▶ ASSIGNMENT:
Start to finish, retype the entries exactly while omitting the pictures.

(Transcribed page contents)

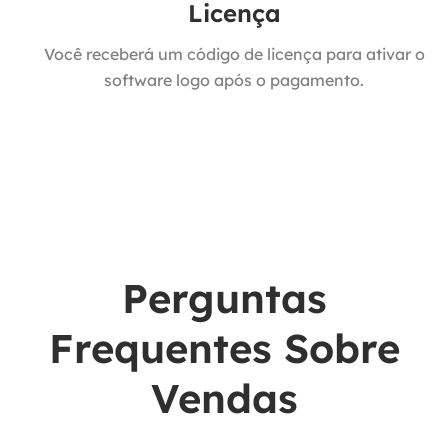
Licença
Você receberá um código de licença para ativar o
software logo após o pagamento.
Perguntas
Frequentes Sobre
Vendas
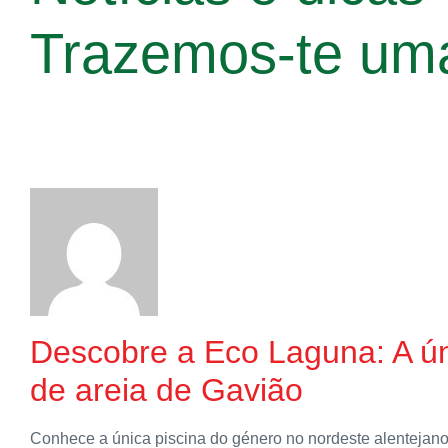
Trazemos-te
uma
Descobre a Eco Laguna: A ún
de areia de Gavião
Conhece a única piscina do género no nordeste alentejan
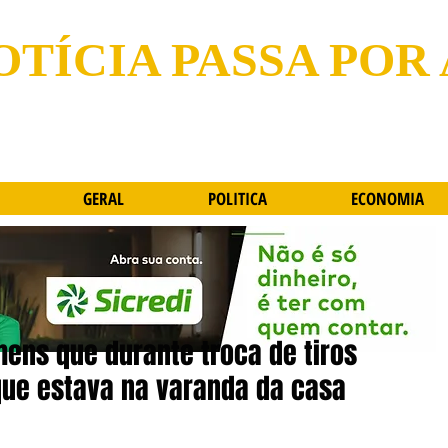
OTÍCIA PASSA POR
GERAL
POLITICA
ECONOMIA
mens que durante troca de tiros
ue estava na varanda da casa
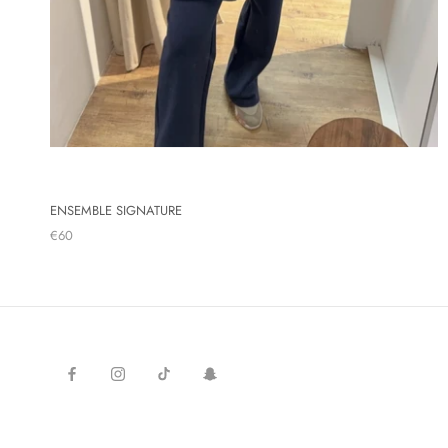
ENSEMBLE SIGNATURE
€60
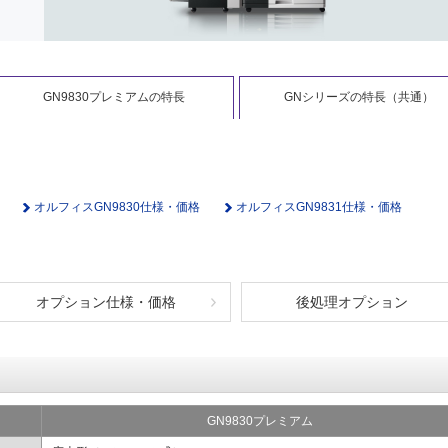
GN9830プレミアムの特長
GNシリーズの特長（共通）
オルフィスGN9830仕様・価格
オルフィスGN9831仕様・価格
オプション仕様・価格
後処理オプション
GN9830プレミアム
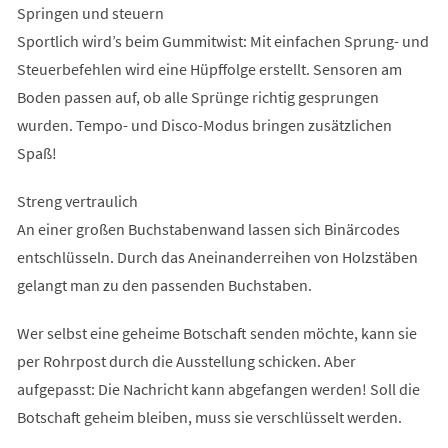
Springen und steuern
Sportlich wird’s beim Gummitwist: Mit einfachen Sprung- und
Steuerbefehlen wird eine Hüpffolge erstellt. Sensoren am
Boden passen auf, ob alle Sprünge richtig gesprungen
wurden. Tempo- und Disco-Modus bringen zusätzlichen
Spaß!
Streng vertraulich
An einer großen Buchstabenwand lassen sich Binärcodes
entschlüsseln. Durch das Aneinanderreihen von Holzstäben
gelangt man zu den passenden Buchstaben.
Wer selbst eine geheime Botschaft senden möchte, kann sie
per Rohrpost durch die Ausstellung schicken. Aber
aufgepasst: Die Nachricht kann abgefangen werden! Soll die
Botschaft geheim bleiben, muss sie verschlüsselt werden.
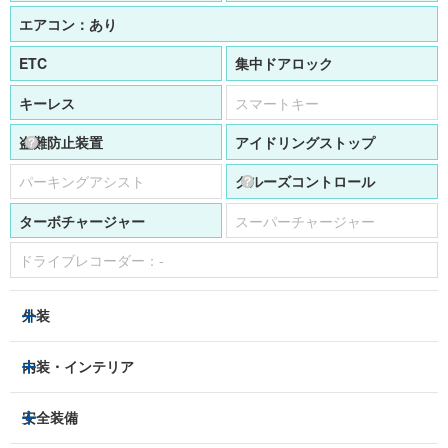
エアコン：
あり
ETC
集中ドアロック
キーレス
スマートキー
盗難防止装置
アイドリングストップ
パーキングアシスト
クルーズコントロール
ターボチャージャー
スーパーチャージャー
ドライブレコーダー：
-
外装
HIDヘッドライト
フロントフォグランプ
内装・インテリア
アルミホイール：
16インチ
3列シート
フルフラットシート
安全装備
スライドドア：
-
ベンチシート
パワーシート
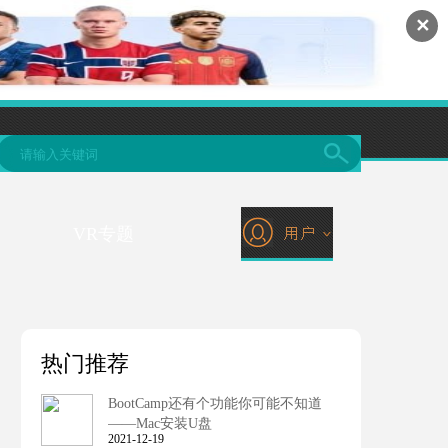
✕
VR专题
热门推荐
BootCamp还有个功能你可能不知道
——Mac安装U盘
2021-12-19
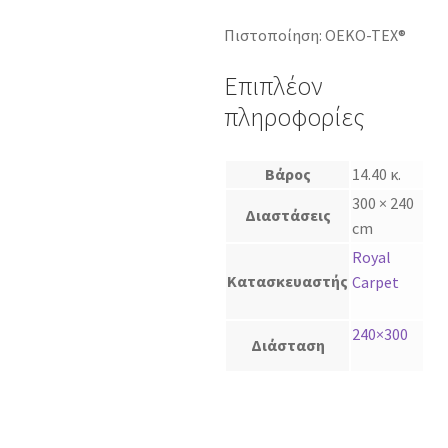
Πιστοποίηση: OEKO-TEX®
Επιπλέον
πληροφορίες
Βάρος
14.40 κ.
300 × 240
Διαστάσεις
cm
Royal
Κατασκευαστής
Carpet
240×300
Διάσταση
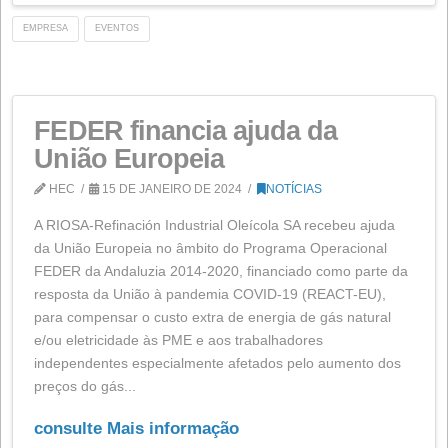
HEC
12 DE NOVEMBRO DE 2024
NOTÍCIAS
Em 11 de novembro, a Confederação Espanhola de
Pequenas e Médias Empresas (CEPYME) apresentou
anuário 'Cepyme 500', uma lista que visa dar visibilida
exposição às 500 PMEs que lideram o crescimento
empresarial na Espanha. Em sua edição de 2024, a 
está novamente incluída, pela segunda vez desde a e
do ano passado. Para a preparação de…
consulte Mais informação
EMPRESA
EVENTOS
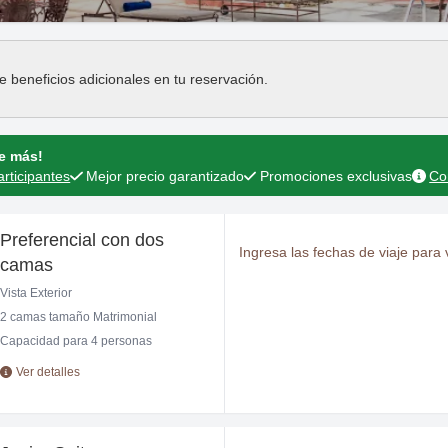
Press the down arrow key to interact with the cal
Press the down arrow key to in
e beneficios adicionales en tu reservación.
ne más!
articipantes
Mejor precio garantizado
Promociones exclusivas
Co
Preferencial con dos
Ingresa las fechas de viaje para v
camas
Vista Exterior
2 camas tamaño Matrimonial
Capacidad para 4 personas
Ver detalles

▶ SOLUTION:
Licença
Você receberá um código de licença para ativar o
software logo após o pagamento.
Perguntas
Frequentes Sobre
Vendas
Trazemos-te
uma
Descobre a Eco Laguna: A ún
de areia de Gavião
Conhece a única piscina do género no nordeste alentejan
OTÍCIA PASSA POR
GERAL
POLITICA
ECONOMIA
mens que durante troca de tiros
ue estava na varanda da casa
ENSEMBLE SIGNATURE
€60
GN9830プレミアムの特長
GNシリーズの特長（共通）
オルフィスGN9830仕様・価格
オルフィスGN9831仕様・価格
オプション仕様・価格
後処理オプション
GN9830プレミアム
Springen und steuern
Sportlich wird’s beim Gummitwist: Mit einfachen Sprung- und
Steuerbefehlen wird eine Hüpffolge erstellt. Sensoren am
Boden passen auf, ob alle Sprünge richtig gesprungen
wurden. Tempo- und Disco-Modus bringen zusätzlichen
Spaß!
Streng vertraulich
An einer großen Buchstabenwand lassen sich Binärcodes
entschlüsseln. Durch das Aneinanderreihen von Holzstäben
gelangt man zu den passenden Buchstaben.
Wer selbst eine geheime Botschaft senden möchte, kann sie
per Rohrpost durch die Ausstellung schicken. Aber
aufgepasst: Die Nachricht kann abgefangen werden! Soll die
Botschaft geheim bleiben, muss sie verschlüsselt werden.
エアコン：
あり
ETC
集中ドアロック
キーレス
スマートキー
盗難防止装置
アイドリングストップ
パーキングアシスト
クルーズコントロール
ターボチャージャー
スーパーチャージャー
ドライブレコーダー：
-
外装
HIDヘッドライト
フロントフォグランプ
内装・インテリア
アルミホイール：
16インチ
3列シート
フルフラットシート
安全装備
スライドドア：
-
ベンチシート
パワーシート
✕
VR专题
热门推荐
BootCamp还有个功能你可能不知道
——Mac安装U盘
2021-12-19
Πιστοποίηση: OEKO-TEX®
Επιπλέον
πληροφορίες
Βάρος
14.40 κ.
300 × 240
Διαστάσεις
cm
Royal
Κατασκευαστής
Carpet
240×300
Διάσταση
HEC
12 DE NOVEMBRO DE 2024
NOTÍCIAS
Em 11 de novembro, a Confederação Espanhola de
Pequenas e Médias Empresas (CEPYME) apresentou
anuário 'Cepyme 500', uma lista que visa dar visibilida
exposição às 500 PMEs que lideram o crescimento
empresarial na Espanha. Em sua edição de 2024, a 
está novamente incluída, pela segunda vez desde a e
do ano passado. Para a preparação de…
consulte Mais informação
EMPRESA
EVENTOS
Press the down arrow key to interact with the cal
Press the down arrow key to in
e beneficios adicionales en tu reservación.
ne más!
articipantes
Mejor precio garantizado
Promociones exclusivas
Co
Preferencial con dos
Ingresa las fechas de viaje para v
camas
Vista Exterior
2 camas tamaño Matrimonial
Capacidad para 4 personas
Ver detalles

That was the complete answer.